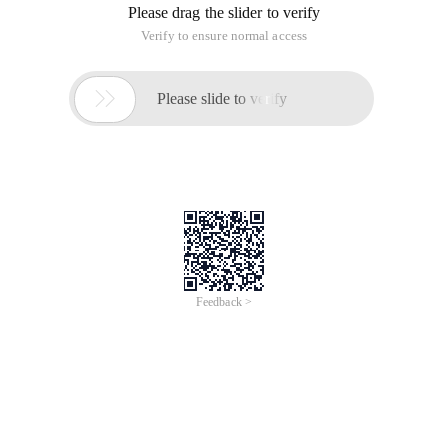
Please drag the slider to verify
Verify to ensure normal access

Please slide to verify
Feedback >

---*---

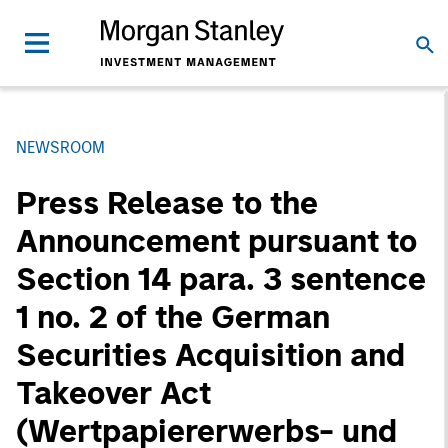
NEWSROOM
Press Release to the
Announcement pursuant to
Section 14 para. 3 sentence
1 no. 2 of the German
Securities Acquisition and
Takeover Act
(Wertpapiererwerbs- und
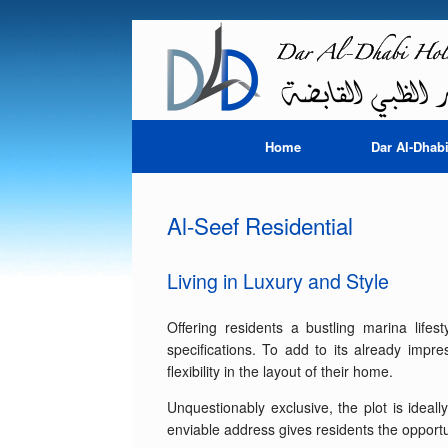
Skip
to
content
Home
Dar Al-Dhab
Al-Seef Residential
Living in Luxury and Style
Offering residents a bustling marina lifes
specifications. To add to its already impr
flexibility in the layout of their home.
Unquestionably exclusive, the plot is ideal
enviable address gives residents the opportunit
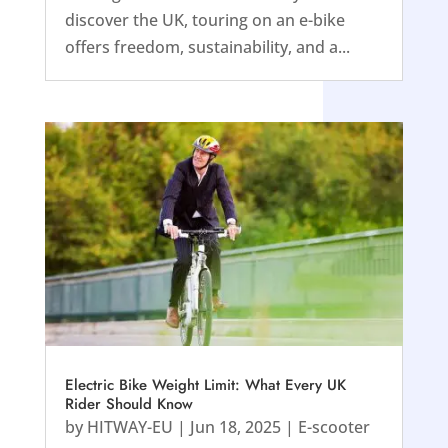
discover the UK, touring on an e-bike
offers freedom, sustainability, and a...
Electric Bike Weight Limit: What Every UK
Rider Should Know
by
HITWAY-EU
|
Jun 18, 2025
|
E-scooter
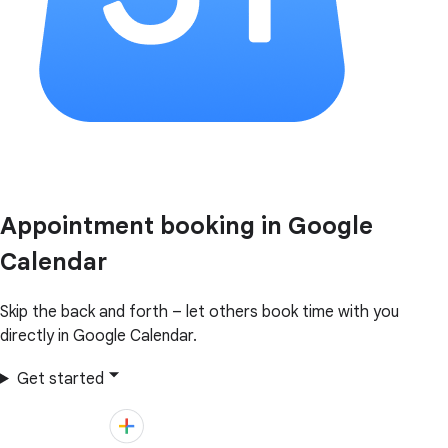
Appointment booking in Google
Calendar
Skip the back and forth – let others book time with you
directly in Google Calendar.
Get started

---*---

• _EXERCISE OBJECTIVE_: Lines of the data above that include the string "Calendar" must each be copied.

• _RESPONSE TO THE TASK_:
Calendar
directly in Google Calendar.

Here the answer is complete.